Molly gives her part in "Stars on Mars" back to Davina, and returns home with Rocky. Out of sympathy for the broken man, she takes Nockman with her. Before leaving, they work together to record a commercial, using their hypnotic powers to convince people to be kind to their kids. However, when they return, they find Ms. Adderstone and Edna have disappeared, believing that the children there will be happier without any grownups around to tell them what to do, leaving the orphanage in chaos.
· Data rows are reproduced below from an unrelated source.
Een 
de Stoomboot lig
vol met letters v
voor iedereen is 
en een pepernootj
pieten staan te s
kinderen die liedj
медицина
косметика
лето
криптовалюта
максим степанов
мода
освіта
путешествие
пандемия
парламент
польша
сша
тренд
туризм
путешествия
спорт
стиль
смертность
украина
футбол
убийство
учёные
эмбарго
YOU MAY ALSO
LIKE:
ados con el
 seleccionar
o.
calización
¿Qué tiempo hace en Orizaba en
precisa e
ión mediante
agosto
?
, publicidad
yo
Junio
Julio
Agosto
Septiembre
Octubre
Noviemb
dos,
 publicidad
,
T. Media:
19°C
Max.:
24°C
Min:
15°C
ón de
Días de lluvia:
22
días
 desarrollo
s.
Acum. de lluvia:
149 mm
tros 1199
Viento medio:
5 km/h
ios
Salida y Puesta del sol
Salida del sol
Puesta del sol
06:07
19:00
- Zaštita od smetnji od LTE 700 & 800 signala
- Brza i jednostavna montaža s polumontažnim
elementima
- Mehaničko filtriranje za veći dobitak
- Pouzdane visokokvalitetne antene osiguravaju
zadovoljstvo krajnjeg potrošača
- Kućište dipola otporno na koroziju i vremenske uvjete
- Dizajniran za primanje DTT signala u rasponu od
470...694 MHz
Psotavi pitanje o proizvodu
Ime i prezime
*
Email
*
The older children, once close, have fought amongst themselves, and the younger children have hidden themselves away upstairs, too scared of the older children and the rats they think are living in the orphanage to venture down into the kitchen. With Nockman's help, Molly and Rocky get the orphanage back into a livable condition, and get the sweet-natured Ms. Trinklebury, the orphanage maid, to run it along with Nockman. The orphanage is renamed 'Happiness House' and the money that Molly earned in New York is used to buy new things and redecorate the orphanage. However, it is implied that Nockman has returned to his old ways as he steals a camera, a lollipop and five pounds from children in the orphanage.

At the end of the book, Molly is mysteriously summoned to the library by the librarian, Lucy Logan. Lucy explains that she is the descendant of Professor Logan, the man who originally wrote the hypnotism book, and is a skilled hypnotist herself. She had purposely hypnotized Molly into finding Professor Logan's hypnotism book and keeping it for a month. Now, Molly has come back to return it.
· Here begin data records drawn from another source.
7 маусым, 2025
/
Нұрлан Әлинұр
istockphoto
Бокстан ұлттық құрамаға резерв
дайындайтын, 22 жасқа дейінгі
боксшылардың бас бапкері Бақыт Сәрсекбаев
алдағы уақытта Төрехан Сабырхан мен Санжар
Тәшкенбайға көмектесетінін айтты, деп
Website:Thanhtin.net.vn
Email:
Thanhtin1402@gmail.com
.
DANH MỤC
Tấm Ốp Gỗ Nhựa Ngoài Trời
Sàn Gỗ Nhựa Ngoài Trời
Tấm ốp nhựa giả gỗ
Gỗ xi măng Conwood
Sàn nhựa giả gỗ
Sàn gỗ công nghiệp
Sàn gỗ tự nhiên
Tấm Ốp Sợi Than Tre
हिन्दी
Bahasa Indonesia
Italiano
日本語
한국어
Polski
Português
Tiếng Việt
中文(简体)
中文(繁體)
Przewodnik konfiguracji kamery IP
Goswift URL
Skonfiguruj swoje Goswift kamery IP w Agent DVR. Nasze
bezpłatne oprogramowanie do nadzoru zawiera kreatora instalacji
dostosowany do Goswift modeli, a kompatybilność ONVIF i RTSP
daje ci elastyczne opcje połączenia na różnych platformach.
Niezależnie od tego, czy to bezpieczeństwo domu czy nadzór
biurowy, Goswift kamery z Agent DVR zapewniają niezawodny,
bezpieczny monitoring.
In an epilogue, it is revealed what happened to Ms. Adderstone and Edna; Ms. Adderstone left to become a pilot, and Edna is now an Italian chef.

==Characters==

- Molly Moon
- Rocky Scarlet
- Petula the Pug
- Agnes Adderstone
- Edna
- Simon Nockman
- Ms. Trinklebury

===Minor characters===
====The New Yorkers====
- Rixey Bloomey
- Davina Nuttel (pronounced divin-a)
- Barry Brag
- Mr Snuff

====Orphanage characters====

- Hazel Hackersley
- Ruby Azle
- Cynthia Redmon
- Craig Redmon
- Gordon Boils
- Roger Fibbin
- Gerry Oakly
- Gemma Patel
- Jinx
- Mrs. Toadley
- Ms. Trinklebury
- Roxy Ronald McDonald
- Molly moon

==Background==
Author Georgia Byng completed the book in 2001 while nursing her new-born child. David Heyman, producer of the Harry Potter films, bought the book's film rights in 2002. That same year, HarperCollins bought the rights to publish the book in the United States for a six-figure amount.

==Reception==
In 2003, 85,945 copies of the book were sold by HarperCollins. In 2004, sales for the book increased to 102,589. The book won the Massachusetts Children's Book Award in 2006.

In a starred review, Publishers Weekly stated the novel "offers delightfully dastardly villains, a sympathetic heroine who lives out every child's dream and plenty of fast-paced action." Terry Miller Shannon from Kidsreads.com, in a positive review, felt that themes of friendship and responsibility added meaning to the story. A reviewer from Kirkus Reviews stated that although "Molly’s solutions to problems are amusing", "[t]he salvation of archetypically evil (and archetypically disgusting) villains is dissatisfying". Susan Rogers, writing in School Library Journal, compared the novel to A Series of Unfortunate Events, stating "Molly Moon's story doesn't match their clever and elegant way with words, but it does have something they lack—a satisfying and very moral ending." Mary Thomas, in CM: An Electronic Reviewing Journal of Canadian Materials for Young People, gave the book two stars out of four, calling the book trite and derivative.

==Film==
A film based on the book titled Molly Moon and the Incredible Book of Hypnotism was released on April 11, 2015.